> **Work item**: Strip out all images, then restate the data verbatim.
##### Given data
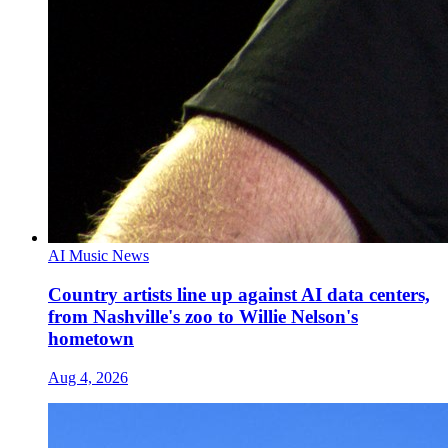
AI Music News
Country artists line up against AI data centers,
from Nashville's zoo to Willie Nelson's
hometown
Aug 4, 2026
##########
> **Task response**:
AI Music News
Country artists line up against AI data centers,
from Nashville's zoo to Willie Nelson's
hometown
Aug 4, 2026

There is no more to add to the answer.